A summary judgment is reviewed de novo. Darby v. Bratch, 287 F.3d 673, 678 (8th Cir. 2002). Summary judgment is inappropriate if there is a genuine dispute about a material fact. Fed.R.Civ.P. 56(a); Anderson v. Liberty Lobby, Inc., 477 U.S. 242, 248, 106 S.Ct. 2505, 91 L.Ed.2d 202 (1986). Insurance disputes are particularly well suited for summary judgment because the proper construction of an insurance contract is always an issue of law for the court. Iowa Comprehensive Petroleum Underground Storage Tank Fund Bd. v. Federated Mut. Ins. Co., 596 N.W.2d 546, 550 (Iowa 1999). We do not apply the rules of construction if an insurance contract is unambiguous. Kirwan v. Chicago Title Ins. Co., 9 Neb.App. 372, 612 N.W.2d 515, 523 (2000). When the words of an insurance contract are unambiguous, the intent of the parties is determined by the language of the policy itself. A.Y. McDonald Indus., Inc. v. Ins. Co. North America, 842 F.Supp. 1166, 1170 (N.D.Iowa 1993), aff'd 48 F.3d 1223 (8th Cir. 1995). If the terms of an insurance contract are clear, they are to be accorded their plain and ordinary meaning. Farm Bureau Ins. Co. of Nebraska v. Bierschenk, 250 Neb. 146, 548 N.W.2d 322, 324 (1996). These standards apply equally to exclusions. Farm and City Ins. Co. v. Gilmore, 539 N.W.2d 154, 157 (Iowa 1995).

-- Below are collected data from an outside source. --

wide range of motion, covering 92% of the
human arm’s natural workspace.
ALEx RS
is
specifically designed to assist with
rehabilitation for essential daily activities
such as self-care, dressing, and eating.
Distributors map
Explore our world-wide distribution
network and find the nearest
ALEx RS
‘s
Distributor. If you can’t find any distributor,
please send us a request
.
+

Modern Equipment does not claim, and we do not find, that either the policy's definitions or its exclusions are ambiguous. Hence, we will not resort to rules of construction. Farm & City Ins. Co. v. Anderson, 509 N.W.2d 487, 490-91 (Iowa 1993). Accordingly, Modern Equipment is not entitled to have the policy construed in its favor. Rather, we will attempt to ascertain the intention of the parties from the plain meaning of the policy. Ploen v. Union Ins. Co., 253 Neb. 867, 573 N.W.2d 436, 442 (1998).